Task statement
Set down every entry exactly as given. Pictures are to be left out.

Material for this exercise
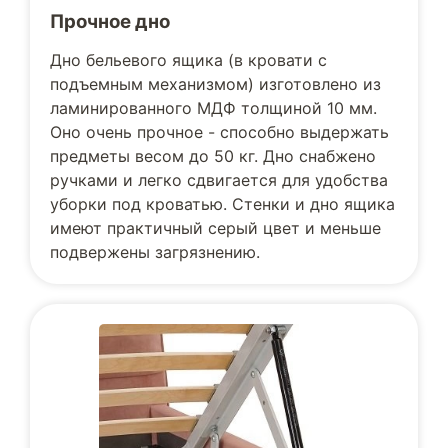
Прочное дно
Дно бельевого ящика (в кровати с
подъемным механизмом) изготовлено из
ламинированного МДФ толщиной 10 мм.
Оно очень прочное - способно выдержать
предметы весом до 50 кг. Дно снабжено
ручками и легко сдвигается для удобства
уборки под кроватью. Стенки и дно ящика
имеют практичный серый цвет и меньше
подвержены загрязнению.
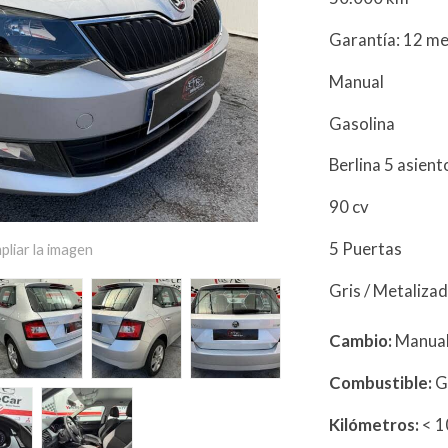
Garantía: 12 m
Manual
Gasolina
Berlina 5 asien
90 cv
5 Puertas
pliar la imagen
Gris / Metaliza
Cambio:
Manua
Combustible:
G
Kilómetros:
< 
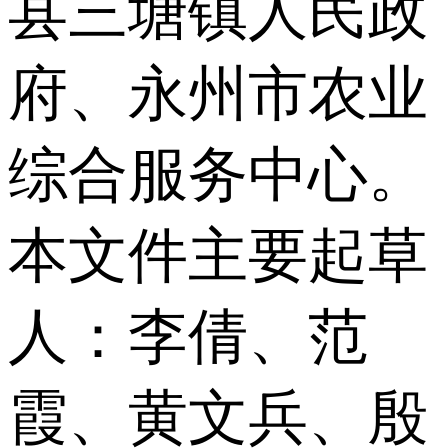
县三塘镇人民政
府、永州市农业
综合服务中心。
本文件主要起草
人：李倩、范
霞、黄文兵、殷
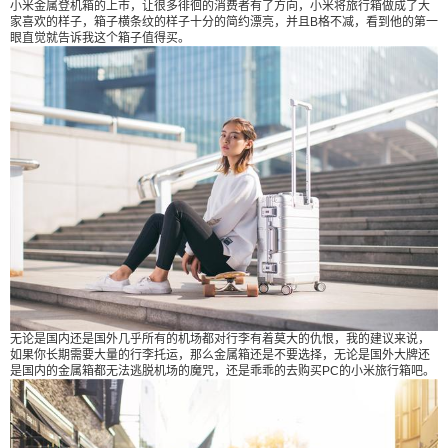
小米金属登机箱的上市，让很多徘徊的消费者有了方向，小米将旅行箱做成了大
收藏
家喜欢的样子，箱子横条纹的样子十分的简约漂亮，并且B格不减，看到他的第一
眼直觉就告诉我这个箱子值得买。
无论是国内还是国外几乎所有的机场都对行李有着莫大的仇恨，我的建议来说，
如果你长期需要大量的行李托运，那么金属箱还是不要选择，无论是国外大牌还
是国内的金属箱都无法逃脱机场的魔咒，还是乖乖的去购买PC的小米旅行箱吧。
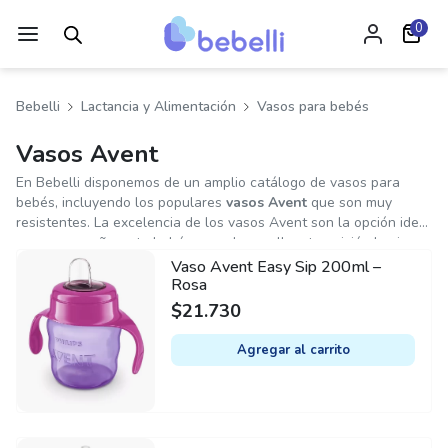
0
Bebelli
Lactancia y Alimentación
Vasos para bebés
Vasos Avent
En Bebelli disponemos de un amplio catálogo de vasos para
bebés, incluyendo los populares
vasos Avent
que son muy
resistentes. La excelencia de los vasos Avent son la opción ideal
para acompañar a tu bebé en su desarrollo y transición hacia
una mayor independencia. Con la reconocida calidad de la marca
Vaso Avent Easy Sip 200ml –
Avent, estos vasos están diseñados pensando en la comodidad
Rosa
y seguridad de tu pequeño/a. Ya sea el vaso antiderrame, el vaso
$
21.730
con sorbete o el revolucionario vaso 360º, cada modelo ofrece
características únicas que facilitan la transición hacia una forma
Agregar al carrito
de beber más avanzada.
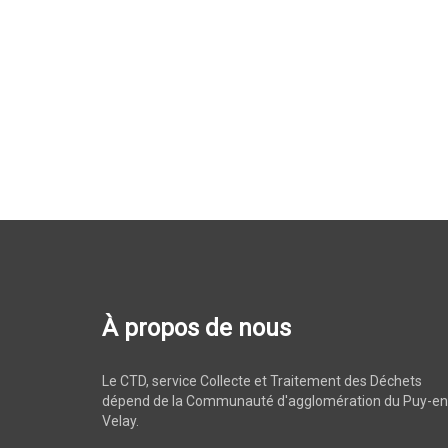
À propos de nous
Le CTD, service Collecte et Traitement des Déchets
dépend de la Communauté d'agglomération du Puy-en
Velay.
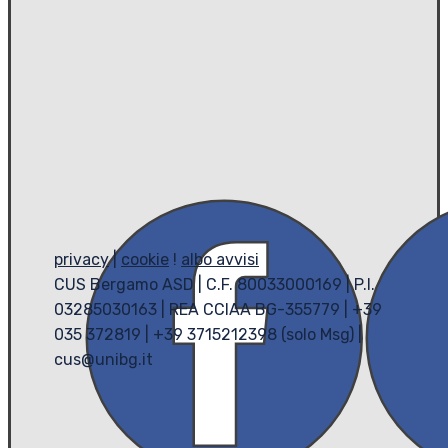
privacy
|
cookie
!
albo avvisi
CUS Bergamo ASD | C.F. 80033000169 | P.I.
03285030163 | REA CCIAA BG-355779 | +39
035 372819 | +39 3715212398 (solo Msg) |
cus@unibg.it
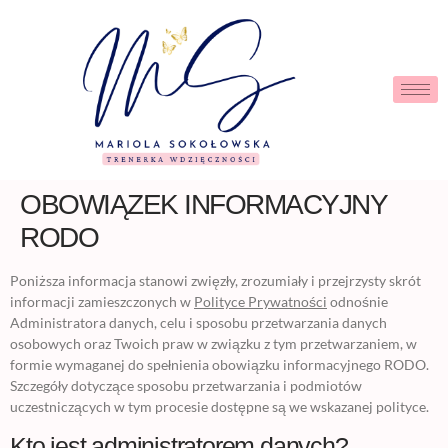
OBOWIĄZEK INFORMACYJNY
RODO
Poniższa informacja stanowi zwięzły, zrozumiały i przejrzysty skrót
informacji zamieszczonych w
Polityce Prywatności
odnośnie
Administratora danych, celu i sposobu przetwarzania danych
osobowych oraz Twoich praw w związku z tym przetwarzaniem, w
formie wymaganej do spełnienia obowiązku informacyjnego RODO.
Szczegóły dotyczące sposobu przetwarzania i podmiotów
uczestniczących w tym procesie dostępne są we wskazanej polityce.
Kto jest administratorem danych?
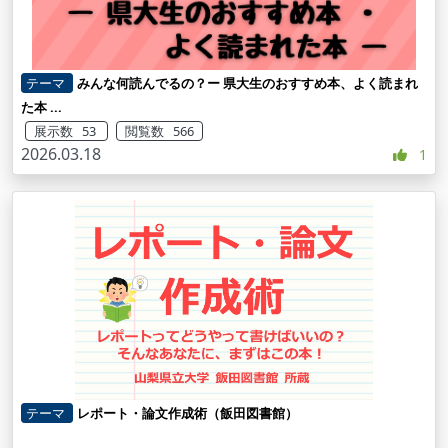
テーマ
みんな何読んでるの？ー 県大生のおすすめ本、よく読まれ
た本 ...
展示数 53
閲覧数 566
2026.03.18
1
テーマ
レポート・論文作成術（飯田図書館）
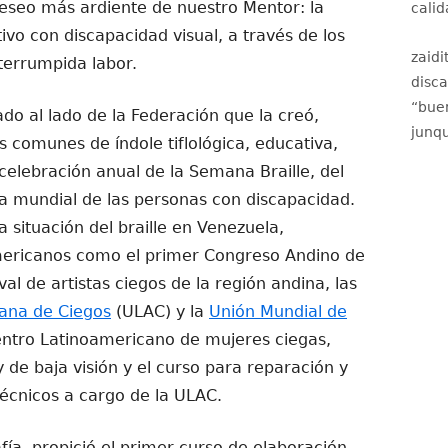
deseo más ardiente de nuestro Mentor: la
calid
tivo con discapacidad visual, a través de los
zaidi
nterrumpida labor.
disc
“
buen
ado al lado de la Federación que la creó,
junqu
s comunes de índole tiflológica, educativa,
 celebración anual de la Semana Braille, del
día mundial de las personas con discapacidad.
 situación del braille en Venezuela,
mericanos como el primer Congreso Andino de
val de artistas ciegos de la región andina, las
ana de Ciegos
(ULAC) y la
Unión Mundial de
ntro Latinoamericano de mujeres ciegas,
y de baja visión y el curso para reparación y
écnicos a cargo de la ULAC.
fía, propició el primer curso de elaboración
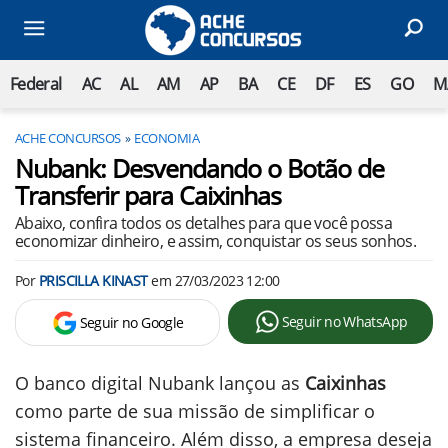
Federal
AC
AL
AM
AP
BA
CE
DF
ES
GO
M
ACHE CONCURSOS
ECONOMIA
Nubank: Desvendando o Botão de
Transferir para Caixinhas
Abaixo, confira todos os detalhes para que você possa
economizar dinheiro, e assim, conquistar os seus sonhos.
Por
PRISCILLA KINAST
em
27/03/2023 12:00
Seguir no WhatsApp
Seguir no Google
O banco digital Nubank lançou as
Caixinhas
como parte de sua missão de simplificar o
sistema financeiro. Além disso, a empresa deseja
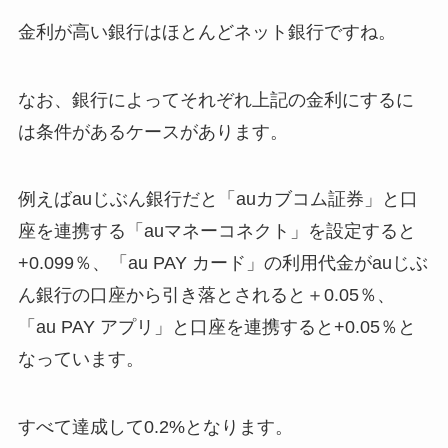
金利が高い銀行はほとんどネット銀行ですね。
なお、銀行によってそれぞれ上記の金利にするに
は条件があるケースがあります。
例えばauじぶん銀行だと「auカブコム証券」と口
座を連携する「auマネーコネクト」を設定すると
+0.099％、「au PAY カード」の利用代金がauじぶ
ん銀行の口座から引き落とされると＋0.05％、
「au PAY アプリ」と口座を連携すると+0.05％と
なっています。
すべて達成して0.2%となります。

Exercise response
Прочное дно
Дно бельевого ящика (в кровати с
подъемным механизмом) изготовлено из
ламинированного МДФ толщиной 10 мм.
Оно очень прочное - способно выдержать
предметы весом до 50 кг. Дно снабжено
ручками и легко сдвигается для удобства
уборки под кроватью. Стенки и дно ящика
имеют практичный серый цвет и меньше
подвержены загрязнению.
Garantía: 12 m
Manual
Gasolina
Berlina 5 asien
90 cv
5 Puertas
pliar la imagen
Gris / Metaliza
Cambio:
Manua
Combustible:
G
Kilómetros:
< 
县三塘镇人民政
府、永州市农业
综合服务中心。
本文件主要起草
人：李倩、范
霞、黄文兵、殷
小米金属登机箱的上市，让很多徘徊的消费者有了方向，小米将旅行箱做成了大
收藏
家喜欢的样子，箱子横条纹的样子十分的简约漂亮，并且B格不减，看到他的第一
眼直觉就告诉我这个箱子值得买。
无论是国内还是国外几乎所有的机场都对行李有着莫大的仇恨，我的建议来说，
如果你长期需要大量的行李托运，那么金属箱还是不要选择，无论是国外大牌还
是国内的金属箱都无法逃脱机场的魔咒，还是乖乖的去购买PC的小米旅行箱吧。
0
Bebelli
Lactancia y Alimentación
Vasos para bebés
Vasos Avent
En Bebelli disponemos de un amplio catálogo de vasos para
bebés, incluyendo los populares
vasos Avent
que son muy
resistentes. La excelencia de los vasos Avent son la opción ideal
para acompañar a tu bebé en su desarrollo y transición hacia
una mayor independencia. Con la reconocida calidad de la marca
Vaso Avent Easy Sip 200ml –
Avent, estos vasos están diseñados pensando en la comodidad
Rosa
y seguridad de tu pequeño/a. Ya sea el vaso antiderrame, el vaso
$
21.730
con sorbete o el revolucionario vaso 360º, cada modelo ofrece
características únicas que facilitan la transición hacia una forma
Agregar al carrito
de beber más avanzada.
À propos de nous
Le CTD, service Collecte et Traitement des Déchets
dépend de la Communauté d'agglomération du Puy-en
Velay.
privacy
|
cookie
!
albo avvisi
CUS Bergamo ASD | C.F. 80033000169 | P.I.
03285030163 | REA CCIAA BG-355779 | +39
035 372819 | +39 3715212398 (solo Msg) |
cus@unibg.it
OBOWIĄZEK INFORMACYJNY
RODO
Poniższa informacja stanowi zwięzły, zrozumiały i przejrzysty skrót
informacji zamieszczonych w
Polityce Prywatności
odnośnie
Administratora danych, celu i sposobu przetwarzania danych
osobowych oraz Twoich praw w związku z tym przetwarzaniem, w
formie wymaganej do spełnienia obowiązku informacyjnego RODO.
Szczegóły dotyczące sposobu przetwarzania i podmiotów
uczestniczących w tym procesie dostępne są we wskazanej polityce.
Kto jest administratorem danych?
テーマ
みんな何読んでるの？ー 県大生のおすすめ本、よく読まれ
た本 ...
展示数 53
閲覧数 566
2026.03.18
1
テーマ
レポート・論文作成術（飯田図書館）
deseo más ardiente de nuestro Mentor: la
calid
tivo con discapacidad visual, a través de los
zaidi
nterrumpida labor.
disc
“
buen
ado al lado de la Federación que la creó,
junqu
s comunes de índole tiflológica, educativa,
 celebración anual de la Semana Braille, del
día mundial de las personas con discapacidad.
 situación del braille en Venezuela,
mericanos como el primer Congreso Andino de
val de artistas ciegos de la región andina, las
ana de Ciegos
(ULAC) y la
Unión Mundial de
ntro Latinoamericano de mujeres ciegas,
y de baja visión y el curso para reparación y
écnicos a cargo de la ULAC.
fía, propició el primer curso de elaboración
Federal
AC
AL
AM
AP
BA
CE
DF
ES
GO
M
ACHE CONCURSOS
ECONOMIA
Nubank: Desvendando o Botão de
Transferir para Caixinhas
Abaixo, confira todos os detalhes para que você possa
economizar dinheiro, e assim, conquistar os seus sonhos.
Por
PRISCILLA KINAST
em
27/03/2023 12:00
Seguir no WhatsApp
Seguir no Google
O banco digital Nubank lançou as
Caixinhas
como parte de sua missão de simplificar o
sistema financeiro. Além disso, a empresa deseja
金利が高い銀行はほとんどネット銀行ですね。
なお、銀行によってそれぞれ上記の金利にするに
は条件があるケースがあります。
例えばauじぶん銀行だと「auカブコム証券」と口
座を連携する「auマネーコネクト」を設定すると
+0.099％、「au PAY カード」の利用代金がauじぶ
ん銀行の口座から引き落とされると＋0.05％、
「au PAY アプリ」と口座を連携すると+0.05％と
なっています。
すべて達成して0.2%となります。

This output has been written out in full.